[Source data Boundary: Start]
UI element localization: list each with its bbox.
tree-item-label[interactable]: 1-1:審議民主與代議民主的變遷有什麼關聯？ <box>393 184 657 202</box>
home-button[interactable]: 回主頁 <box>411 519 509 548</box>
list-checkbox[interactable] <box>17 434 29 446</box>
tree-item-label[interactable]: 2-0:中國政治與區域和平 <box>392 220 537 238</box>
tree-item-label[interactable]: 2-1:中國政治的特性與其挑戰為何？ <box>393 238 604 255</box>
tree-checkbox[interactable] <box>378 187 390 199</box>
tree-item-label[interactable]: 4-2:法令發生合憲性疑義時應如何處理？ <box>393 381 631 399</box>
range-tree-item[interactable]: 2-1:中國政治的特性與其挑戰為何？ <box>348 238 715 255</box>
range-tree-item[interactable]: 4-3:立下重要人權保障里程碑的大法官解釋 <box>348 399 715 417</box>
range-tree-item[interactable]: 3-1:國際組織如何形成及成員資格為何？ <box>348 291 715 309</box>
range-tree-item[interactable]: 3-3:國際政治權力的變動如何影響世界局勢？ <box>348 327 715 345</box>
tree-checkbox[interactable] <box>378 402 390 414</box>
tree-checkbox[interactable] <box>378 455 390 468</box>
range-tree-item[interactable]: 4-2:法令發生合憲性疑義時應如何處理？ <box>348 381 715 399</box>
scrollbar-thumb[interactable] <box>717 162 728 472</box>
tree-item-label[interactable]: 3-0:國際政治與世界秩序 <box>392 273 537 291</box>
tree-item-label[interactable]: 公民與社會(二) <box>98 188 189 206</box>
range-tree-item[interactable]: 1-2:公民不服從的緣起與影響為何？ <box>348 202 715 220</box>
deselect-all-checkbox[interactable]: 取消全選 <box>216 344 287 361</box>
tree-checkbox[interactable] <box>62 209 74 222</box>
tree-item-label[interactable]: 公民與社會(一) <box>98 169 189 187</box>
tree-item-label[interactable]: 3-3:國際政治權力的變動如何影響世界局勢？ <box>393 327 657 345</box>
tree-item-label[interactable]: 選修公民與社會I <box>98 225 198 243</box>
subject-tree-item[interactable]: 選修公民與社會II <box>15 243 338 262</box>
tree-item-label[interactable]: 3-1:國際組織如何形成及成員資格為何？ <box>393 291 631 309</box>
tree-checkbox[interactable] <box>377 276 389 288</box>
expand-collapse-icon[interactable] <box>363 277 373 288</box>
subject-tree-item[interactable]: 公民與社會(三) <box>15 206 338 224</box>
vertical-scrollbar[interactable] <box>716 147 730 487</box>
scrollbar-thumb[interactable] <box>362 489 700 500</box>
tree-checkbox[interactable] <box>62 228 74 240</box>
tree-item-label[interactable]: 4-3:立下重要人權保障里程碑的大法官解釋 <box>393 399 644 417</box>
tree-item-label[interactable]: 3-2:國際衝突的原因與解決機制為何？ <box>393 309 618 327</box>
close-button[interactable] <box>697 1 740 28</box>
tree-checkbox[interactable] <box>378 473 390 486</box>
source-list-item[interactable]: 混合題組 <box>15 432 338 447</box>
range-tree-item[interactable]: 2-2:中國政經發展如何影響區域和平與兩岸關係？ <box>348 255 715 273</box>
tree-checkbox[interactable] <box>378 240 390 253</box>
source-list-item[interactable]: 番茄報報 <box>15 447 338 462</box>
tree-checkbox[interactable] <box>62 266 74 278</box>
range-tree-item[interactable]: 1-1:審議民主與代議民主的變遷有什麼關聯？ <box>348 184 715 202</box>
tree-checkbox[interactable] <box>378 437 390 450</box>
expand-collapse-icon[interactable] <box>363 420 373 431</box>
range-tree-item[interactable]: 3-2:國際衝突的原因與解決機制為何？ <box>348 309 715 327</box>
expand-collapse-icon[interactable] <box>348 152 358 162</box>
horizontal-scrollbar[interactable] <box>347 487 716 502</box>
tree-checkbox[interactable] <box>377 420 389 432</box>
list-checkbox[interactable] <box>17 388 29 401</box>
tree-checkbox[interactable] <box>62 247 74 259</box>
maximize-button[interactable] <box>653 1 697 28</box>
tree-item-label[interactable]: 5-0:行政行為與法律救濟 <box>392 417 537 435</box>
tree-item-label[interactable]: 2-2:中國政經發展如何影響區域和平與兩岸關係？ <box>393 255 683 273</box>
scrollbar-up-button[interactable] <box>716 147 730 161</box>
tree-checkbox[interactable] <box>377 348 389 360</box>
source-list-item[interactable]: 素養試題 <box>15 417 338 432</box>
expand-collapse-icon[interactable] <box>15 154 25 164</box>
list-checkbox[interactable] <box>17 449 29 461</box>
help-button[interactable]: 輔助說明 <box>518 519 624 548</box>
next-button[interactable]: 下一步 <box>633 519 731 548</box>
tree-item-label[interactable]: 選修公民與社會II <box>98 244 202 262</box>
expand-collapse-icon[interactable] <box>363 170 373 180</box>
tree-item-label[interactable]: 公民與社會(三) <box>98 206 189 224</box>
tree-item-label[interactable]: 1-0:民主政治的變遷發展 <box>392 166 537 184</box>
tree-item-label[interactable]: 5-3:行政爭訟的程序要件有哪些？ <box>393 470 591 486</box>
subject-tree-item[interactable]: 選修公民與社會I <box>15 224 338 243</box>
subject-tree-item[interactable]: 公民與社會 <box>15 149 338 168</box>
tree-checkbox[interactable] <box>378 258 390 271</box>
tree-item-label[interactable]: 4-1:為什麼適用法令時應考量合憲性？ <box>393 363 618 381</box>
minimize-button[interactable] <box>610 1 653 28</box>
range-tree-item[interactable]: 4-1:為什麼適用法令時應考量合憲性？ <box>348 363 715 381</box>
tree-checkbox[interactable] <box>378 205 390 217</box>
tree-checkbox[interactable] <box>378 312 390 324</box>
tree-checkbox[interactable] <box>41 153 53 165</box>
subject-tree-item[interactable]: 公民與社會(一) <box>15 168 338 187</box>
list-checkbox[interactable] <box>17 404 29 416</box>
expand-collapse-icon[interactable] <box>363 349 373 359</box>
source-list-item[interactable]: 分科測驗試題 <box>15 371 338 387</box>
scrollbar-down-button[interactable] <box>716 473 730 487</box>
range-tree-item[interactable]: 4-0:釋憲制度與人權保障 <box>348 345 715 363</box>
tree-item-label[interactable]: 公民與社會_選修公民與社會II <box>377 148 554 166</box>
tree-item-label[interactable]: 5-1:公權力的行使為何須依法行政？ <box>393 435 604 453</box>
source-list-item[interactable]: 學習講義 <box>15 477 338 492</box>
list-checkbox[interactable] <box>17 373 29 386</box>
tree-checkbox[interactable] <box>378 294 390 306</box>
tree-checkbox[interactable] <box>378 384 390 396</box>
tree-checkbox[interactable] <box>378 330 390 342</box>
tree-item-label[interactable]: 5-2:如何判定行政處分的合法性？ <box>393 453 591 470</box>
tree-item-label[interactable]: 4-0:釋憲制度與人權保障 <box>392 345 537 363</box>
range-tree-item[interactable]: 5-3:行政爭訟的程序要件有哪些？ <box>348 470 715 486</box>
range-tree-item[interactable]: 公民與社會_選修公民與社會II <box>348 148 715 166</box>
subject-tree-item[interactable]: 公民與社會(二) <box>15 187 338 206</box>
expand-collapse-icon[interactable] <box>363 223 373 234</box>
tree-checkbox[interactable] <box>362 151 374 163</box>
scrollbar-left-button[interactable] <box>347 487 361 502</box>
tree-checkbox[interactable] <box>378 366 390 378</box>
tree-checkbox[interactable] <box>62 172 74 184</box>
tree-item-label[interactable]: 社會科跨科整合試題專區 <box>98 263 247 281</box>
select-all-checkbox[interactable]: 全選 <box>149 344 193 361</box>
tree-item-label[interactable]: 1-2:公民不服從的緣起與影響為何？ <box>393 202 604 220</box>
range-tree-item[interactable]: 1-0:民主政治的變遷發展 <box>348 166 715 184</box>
[Source data Boundary: End]
[Source data Boundary: Start]
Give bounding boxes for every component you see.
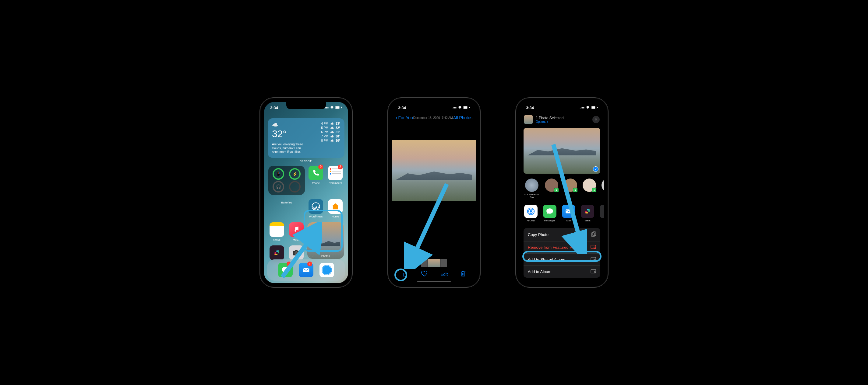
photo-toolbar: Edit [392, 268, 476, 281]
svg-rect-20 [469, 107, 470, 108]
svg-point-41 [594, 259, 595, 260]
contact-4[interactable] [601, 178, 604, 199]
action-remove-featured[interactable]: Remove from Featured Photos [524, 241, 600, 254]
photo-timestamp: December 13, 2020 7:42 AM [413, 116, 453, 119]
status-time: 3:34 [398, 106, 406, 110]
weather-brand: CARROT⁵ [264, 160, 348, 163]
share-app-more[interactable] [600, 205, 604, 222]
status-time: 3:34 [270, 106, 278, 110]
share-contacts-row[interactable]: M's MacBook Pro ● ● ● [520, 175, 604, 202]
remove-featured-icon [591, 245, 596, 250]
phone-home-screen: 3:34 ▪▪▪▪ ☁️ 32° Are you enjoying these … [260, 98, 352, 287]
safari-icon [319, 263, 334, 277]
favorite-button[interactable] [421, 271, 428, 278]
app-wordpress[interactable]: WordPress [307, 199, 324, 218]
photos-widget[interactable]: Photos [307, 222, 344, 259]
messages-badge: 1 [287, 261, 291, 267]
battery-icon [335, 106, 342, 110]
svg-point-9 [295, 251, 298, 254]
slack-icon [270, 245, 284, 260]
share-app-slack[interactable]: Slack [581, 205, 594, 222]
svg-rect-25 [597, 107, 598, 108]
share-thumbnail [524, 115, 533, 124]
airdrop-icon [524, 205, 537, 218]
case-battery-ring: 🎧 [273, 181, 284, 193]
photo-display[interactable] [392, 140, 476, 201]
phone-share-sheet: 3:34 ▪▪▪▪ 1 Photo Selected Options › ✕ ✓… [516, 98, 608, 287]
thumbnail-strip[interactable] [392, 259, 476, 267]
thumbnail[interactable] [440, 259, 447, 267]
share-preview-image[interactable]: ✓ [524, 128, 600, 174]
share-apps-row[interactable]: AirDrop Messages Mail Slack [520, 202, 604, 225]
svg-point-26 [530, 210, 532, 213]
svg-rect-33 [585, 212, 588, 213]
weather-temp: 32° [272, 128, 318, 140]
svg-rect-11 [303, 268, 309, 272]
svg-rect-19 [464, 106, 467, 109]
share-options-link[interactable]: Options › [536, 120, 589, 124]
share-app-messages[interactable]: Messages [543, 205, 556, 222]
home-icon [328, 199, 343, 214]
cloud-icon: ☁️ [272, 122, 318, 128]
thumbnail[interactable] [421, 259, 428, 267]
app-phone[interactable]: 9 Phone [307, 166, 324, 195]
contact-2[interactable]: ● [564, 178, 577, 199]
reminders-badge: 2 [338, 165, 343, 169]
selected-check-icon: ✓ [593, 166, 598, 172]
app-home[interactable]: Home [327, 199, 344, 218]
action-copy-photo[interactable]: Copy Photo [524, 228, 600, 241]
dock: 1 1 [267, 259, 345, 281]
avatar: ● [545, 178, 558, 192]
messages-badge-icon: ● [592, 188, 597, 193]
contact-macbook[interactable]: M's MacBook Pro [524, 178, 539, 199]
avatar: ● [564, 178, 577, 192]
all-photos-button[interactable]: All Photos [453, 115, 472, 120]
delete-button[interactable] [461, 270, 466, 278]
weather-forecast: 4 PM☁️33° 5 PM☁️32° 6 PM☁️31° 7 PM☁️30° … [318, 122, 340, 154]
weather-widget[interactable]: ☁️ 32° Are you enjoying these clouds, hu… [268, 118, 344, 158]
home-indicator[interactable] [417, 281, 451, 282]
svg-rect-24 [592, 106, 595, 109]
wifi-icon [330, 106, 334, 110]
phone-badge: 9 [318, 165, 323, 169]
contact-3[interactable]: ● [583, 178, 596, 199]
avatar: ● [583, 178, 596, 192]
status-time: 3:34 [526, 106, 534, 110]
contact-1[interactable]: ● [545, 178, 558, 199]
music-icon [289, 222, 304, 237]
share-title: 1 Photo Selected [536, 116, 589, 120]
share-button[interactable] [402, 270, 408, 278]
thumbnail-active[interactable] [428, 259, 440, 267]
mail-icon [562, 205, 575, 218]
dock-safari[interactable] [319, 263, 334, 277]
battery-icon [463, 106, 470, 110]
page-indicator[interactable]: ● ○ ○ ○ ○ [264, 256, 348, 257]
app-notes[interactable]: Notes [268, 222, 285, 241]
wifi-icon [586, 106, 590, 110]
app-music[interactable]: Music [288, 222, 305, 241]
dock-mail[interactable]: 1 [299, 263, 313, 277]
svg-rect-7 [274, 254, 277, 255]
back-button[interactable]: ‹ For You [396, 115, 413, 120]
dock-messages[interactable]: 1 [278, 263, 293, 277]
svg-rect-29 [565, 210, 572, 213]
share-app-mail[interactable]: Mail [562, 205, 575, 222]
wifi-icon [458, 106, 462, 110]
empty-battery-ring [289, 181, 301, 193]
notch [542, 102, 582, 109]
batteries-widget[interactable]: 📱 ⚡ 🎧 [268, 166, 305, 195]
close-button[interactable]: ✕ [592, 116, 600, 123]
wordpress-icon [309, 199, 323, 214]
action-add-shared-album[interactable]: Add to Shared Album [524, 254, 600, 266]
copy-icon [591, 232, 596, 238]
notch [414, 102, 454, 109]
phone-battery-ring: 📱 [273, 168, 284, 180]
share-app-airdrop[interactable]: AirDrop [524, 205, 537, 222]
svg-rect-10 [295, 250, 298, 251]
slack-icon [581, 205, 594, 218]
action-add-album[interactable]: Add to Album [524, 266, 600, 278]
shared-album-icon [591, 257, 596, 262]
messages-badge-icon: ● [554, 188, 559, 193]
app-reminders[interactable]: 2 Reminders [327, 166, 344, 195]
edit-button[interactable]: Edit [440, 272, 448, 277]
[Source data Boundary: End]
### [Problem to work on]
Go through the listing above and pull out each line containing the word "釋憲制度與人權保障".

### [Solution]
range-tree-item[interactable]: 4-0:釋憲制度與人權保障 <box>348 345 715 363</box>
tree-item-label[interactable]: 4-0:釋憲制度與人權保障 <box>392 345 537 363</box>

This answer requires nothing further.